Showing posts with label swimming. Show all posts
Showing posts with label swimming. Show all posts

Friday, June 6, 2014

River of Death

Someday when chips are implanted in all of our heads, officials will be able to keep folks from playing and swimming in said River of Death, the Meramec River, subject of this vivid new warning sign at Castlewood State Park, formerly a summer resort for the wealthy of St. Louis. Each year a family or a troop of kids comes to a Meramec River beach or bluffs, often at Castlewood, and tries swimming across, or swings over the water on a rope, having no idea that the Meramec (called by the Indians "river of ugly fish") runs more fiercely and deeply than its appearance would betray, and has powerful and temperamental currents. Somebody, usually a child, struggles horribly and drowns. A Fox-News-televised search (with weeping parents among their beer cans) commences, with the body being discovered downstream in a day or two. Common sense being scarcer now, and because people are no longer trained to read rivers, signs such as this must be erected. "Rio Mortal," people. The river is so lovely and summer so hot, but please, take the young ones to splash in a stream. The Meramec River, while ideal for canoeing and tubing many miles farther upstream, is not a swimming hole. If it will help deter anyone, the Meramec is home to eels--big ones-- and in addition to drowning the unfortunate person pictured will probably become eel food.
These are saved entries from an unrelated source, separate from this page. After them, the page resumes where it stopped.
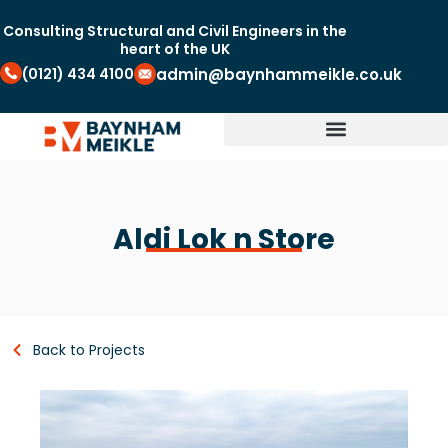
Consulting Structural and Civil Engineers in the
heart of the UK
(0121) 434 4100
admin@baynhammeikle.co.uk
Aldi Lok n Store
Back to Projects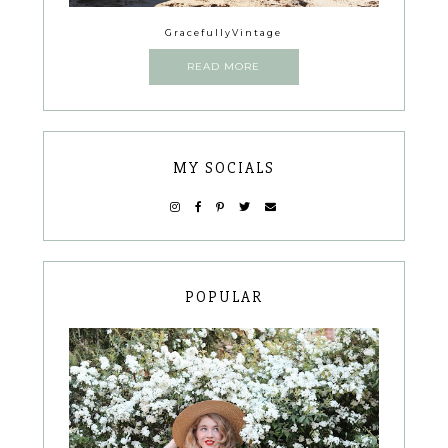
GracefullyVintage
READ MORE
MY SOCIALS
POPULAR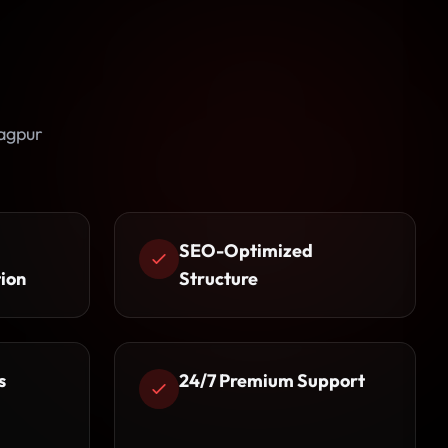
agpur
SEO-Optimized
ion
Structure
s
24/7 Premium Support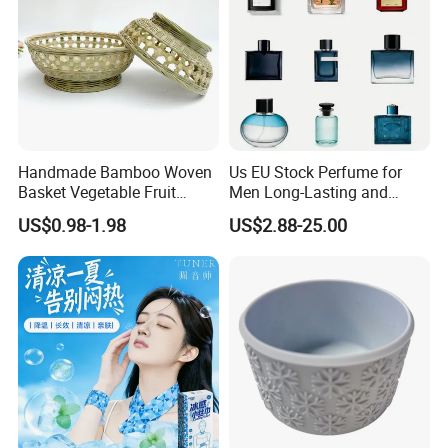
Handmade Bamboo Woven
Us EU Stock Perfume for
Basket Vegetable Fruit
Men Long-Lasting and
Storage Rustic Organizer
Natural Fragrance Dubai
US$0.98-1.98
US$2.88-25.00
Kitchen
Arabic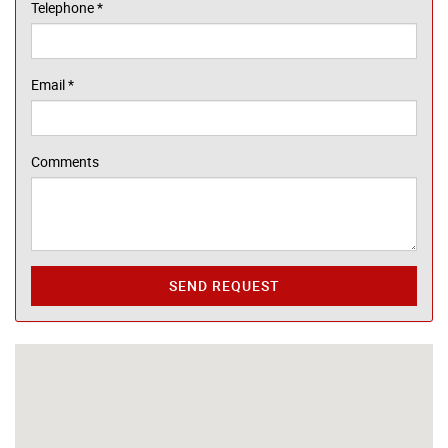
Telephone
*
Email
*
Comments
SEND REQUEST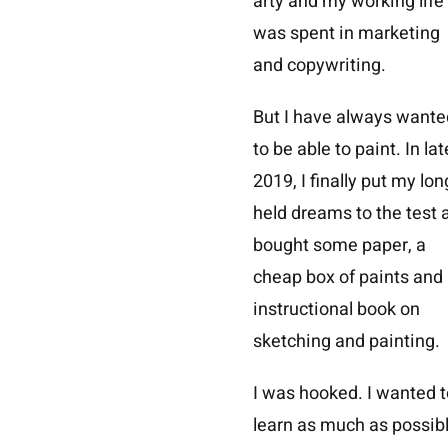
arty and my working life
was spent in marketing
and copywriting.
But I have always wante
to be able to paint. In lat
2019, I finally put my lon
held dreams to the test 
bought some paper, a
cheap box of paints and
instructional book on
sketching and painting.
I was hooked. I wanted t
learn as much as possib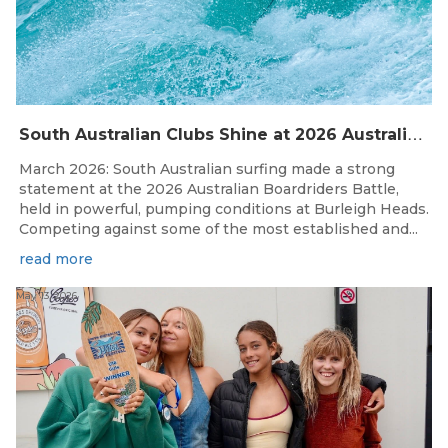
S
outh Australian Clubs Shine at 2026 Australian Boardrider’s Battle in Burleigh Heads
March 2026: South Australian surfing made a strong
statement at the 2026 Australian Boardriders Battle,
held in powerful, pumping conditions at Burleigh Heads.
Competing against some of the most established and...
read more
May 13, 2026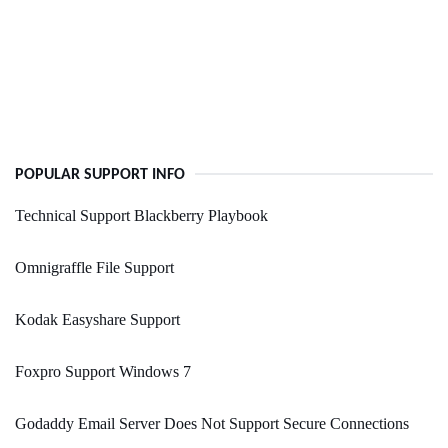
POPULAR SUPPORT INFO
Technical Support Blackberry Playbook
Omnigraffle File Support
Kodak Easyshare Support
Foxpro Support Windows 7
Godaddy Email Server Does Not Support Secure Connections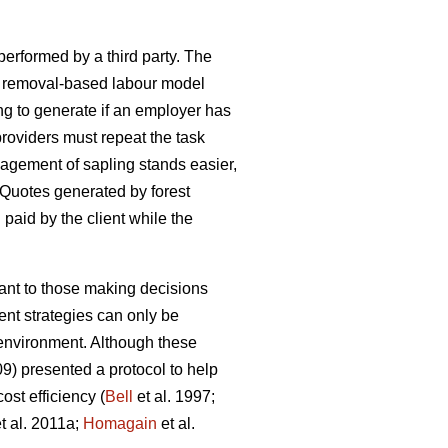
 performed by a third party. The
h a removal-based labour model
ng to generate if an employer has
oviders must repeat the task
agement of sapling stands easier,
 Quotes generated by forest
d paid by the client while the
tant to those making decisions
nt strategies can only be
e environment. Although these
09) presented a protocol to help
st efficiency (
Bell
et al. 1997;
t al. 2011a;
Homagain
et al.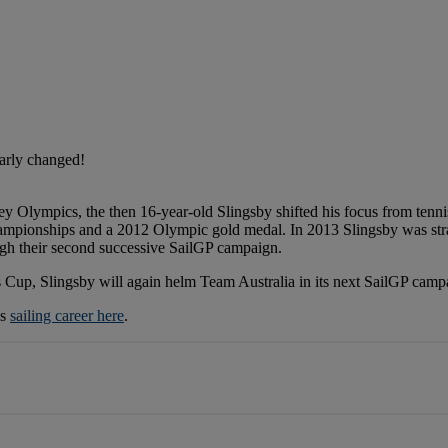
early changed!
ey Olympics, the then 16-year-old Slingsby shifted his focus from tennis
championships and a 2012 Olympic gold medal. In 2013 Slingsby was str
gh their second successive SailGP campaign.
s Cup, Slingsby will again helm Team Australia in its next SailGP camp
is
sailing career here
.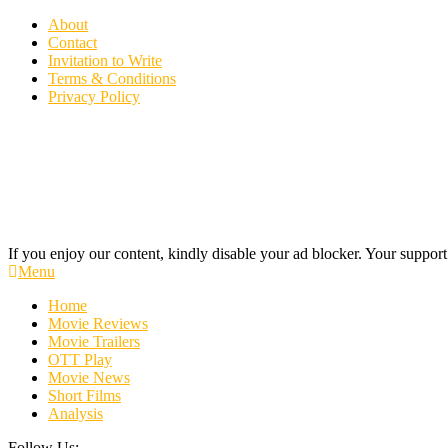
Skip
About
To
Contact
Content
Invitation to Write
Terms & Conditions
Privacy Policy
If you enjoy our content, kindly disable your ad blocker. Your support
Cinecelluloid
Movie News, Movie Trailers, Movie Reviews, Streaming, TV Shows
Menu
Home
Movie Reviews
Movie Trailers
OTT Play
Movie News
Short Films
Analysis
Follow Us: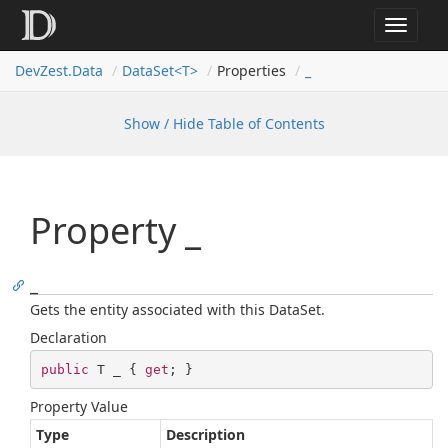
Toggle
navigat
Dev
Zest.
Data
DataSet<T>
Properties
_
Show / Hide Table of Contents
Property _
_
Gets the entity associated with this DataSet.
Declaration
public
 T _ { 
get
; }
Property Value
Type
Description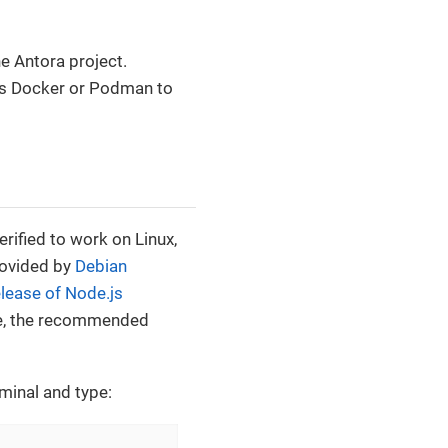
e Antora project.
 is Docker or Podman to
erified to work on Linux,
rovided by
Debian
elease of Node.js
ine, the recommended
rminal and type: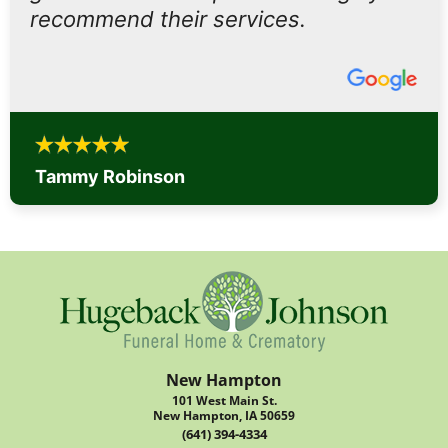
recommend their services.
Tammy Robinson
New Hampton
101 West Main St.
New Hampton, IA 50659
(641) 394-4334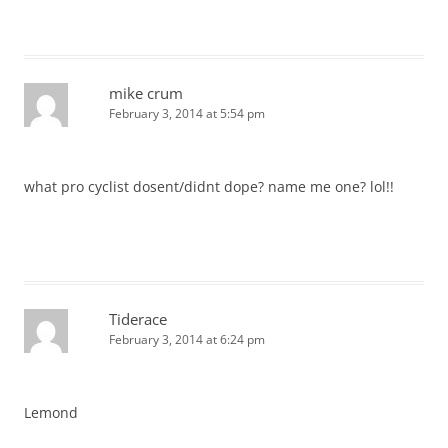
mike crum
February 3, 2014 at 5:54 pm
what pro cyclist dosent/didnt dope? name me one? lol!!
Tiderace
February 3, 2014 at 6:24 pm
Lemond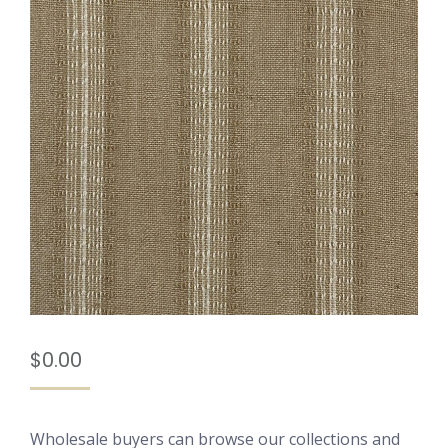
$
0.00
Wholesale buyers can browse our collections and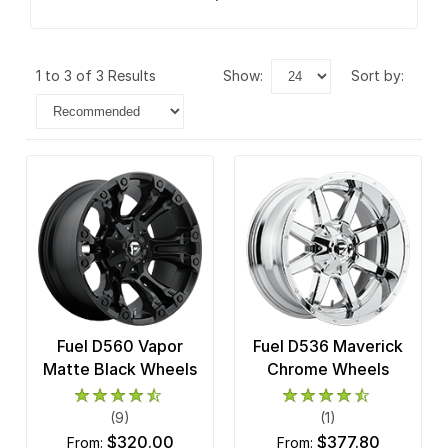
1 to 3 of 3 Results
show:
sort by:
Fuel D560 Vapor
Fuel D536 Maverick
Matte Black Wheels
Chrome Wheels
(9)
(1)
$320.00
$377.80
from:
from: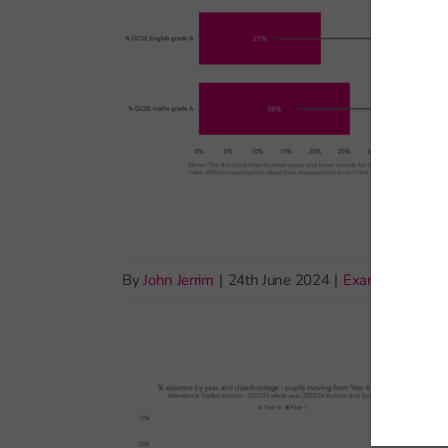
By
John Jerrim
|
24th June 2024
|
Exams and ass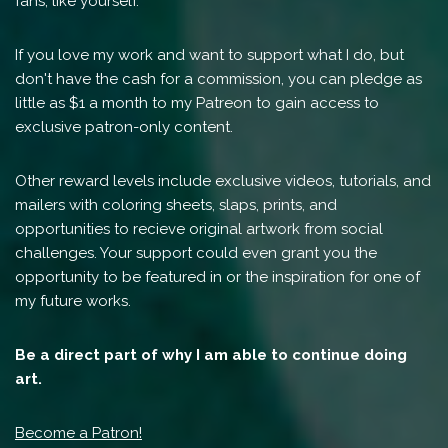
fans, like yourself.
If you love my work and want to support what I do, but
don't have the cash for a commission, you can pledge as
little as $1 a month to my Patreon to gain access to
exclusive patron-only content.
Other reward levels include exclusive videos, tutorials, and
mailers with coloring sheets, slaps, prints, and
opportunities to recieve original artwork from social
challenges. Your support could even grant you the
opportunity to be featured in or the inspiration for one of
my future works.
Be a direct part of why I am able to continue doing
art.
Become a Patron!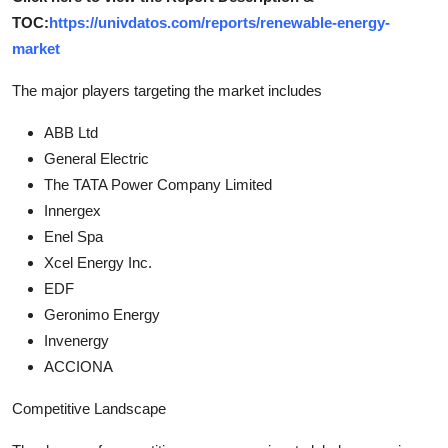
TOC:
https://univdatos.com/reports/renewable-energy-
market
The major players targeting the market includes
ABB Ltd
General Electric
The TATA Power Company Limited
Innergex
Enel Spa
Xcel Energy Inc.
EDF
Geronimo Energy
Invenergy
ACCIONA
Competitive Landscape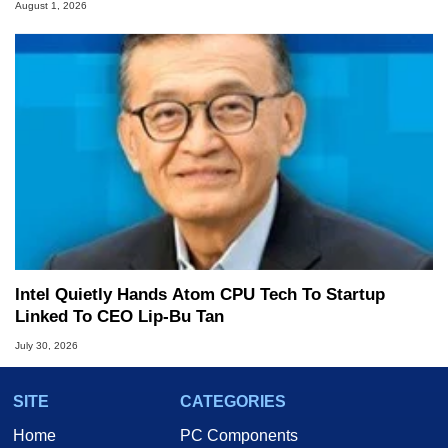
August 1, 2026
Intel Quietly Hands Atom CPU Tech To Startup
Linked To CEO Lip-Bu Tan
July 30, 2026
SITE
CATEGORIES
Home
PC Components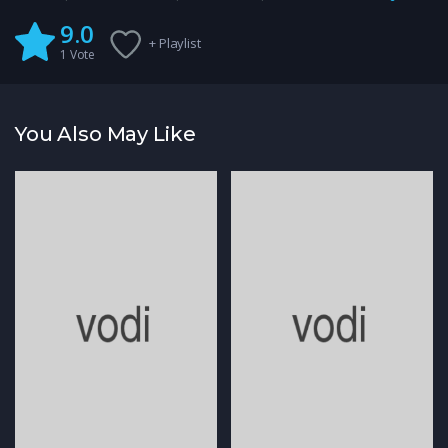
9.0
+ Playlist
1
Vote
You Also May Like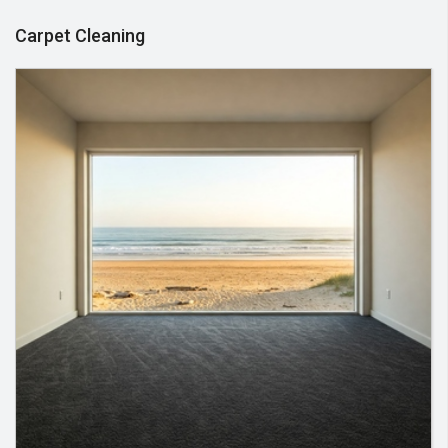
Carpet Cleaning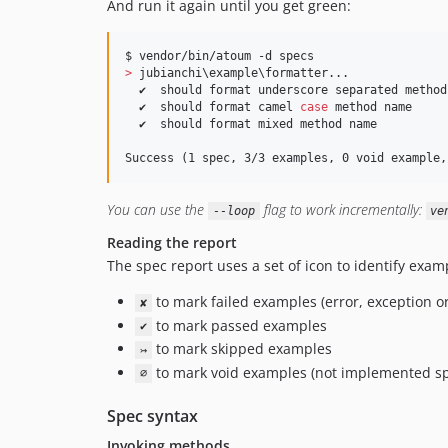
And run it again until you get green:
>
 jubianchi
\e
xample
\f
ormatter...

  ✔  should format underscore separated method 
  ✔  should format camel 
case
 method name

  ✔  should format mixed method name

Success (1 spec, 3/3 examples, 0 void example,
You can use the
flag to work incrementally:
--loop
ve
Reading the report
The spec report uses a set of icon to identify exam
to mark failed examples (error, exception or
✘
to mark passed examples
✔
to mark skipped examples
↣
to mark void examples (not implemented sp
∅
Spec syntax
Invoking methods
Wednesday, August 15, 2012

Why We Should Protect Missouri Streams

Taken at the "beachfront" of a LaBarque Creek tributary with no official name, sometimes called "Sandy Creek" or "Robinson Creek." Deeper and wider than the LaBarque, people at the party were floating on it, boating on it, jumping off the dock into the water (squealing with joy all the while), sunning themselves, playing with their kids and grandkids, swimming in it pretending to be water dragons, and sitting beneath umbrellas on shore drinking a beer, all without fear of polluted water or the deadly currents that sometimes take people who are swimming in the Meramec, the temperamental river that the gentle LaBarque Creek empties into. I was so happy I was at the picnic, about a mile from my house. This is the sort of land being saved for posterity by the Friends of LaBarque Creek organization.

The Labarque Creek, as it runs through the Divine property, has no stretch as deep and swimmable as this one. Because it changes its shape after big rains, once in a while there's a swimmin' hole.

Sunday, March 7, 2010

The Old Swimmin' Hole

Yes, there's a swimmin' hole, in La Barque Creek, on this property, and y'all can jump in barenaked if you like, come July and August. Everyone says they want to do this, but when it comes down to it, T-shirt and underpants is as far as they'll strip -- if they jump in at all. Of course my summer guests are almost all between ages 40 and 72, and one can't expect them to go hog-wild and rip off their clothes. Nah, they'd rather sit on the porch, drink wine, and discuss how to avoid probate. Visited the swimmin' hole just to look at it and think of good times to come.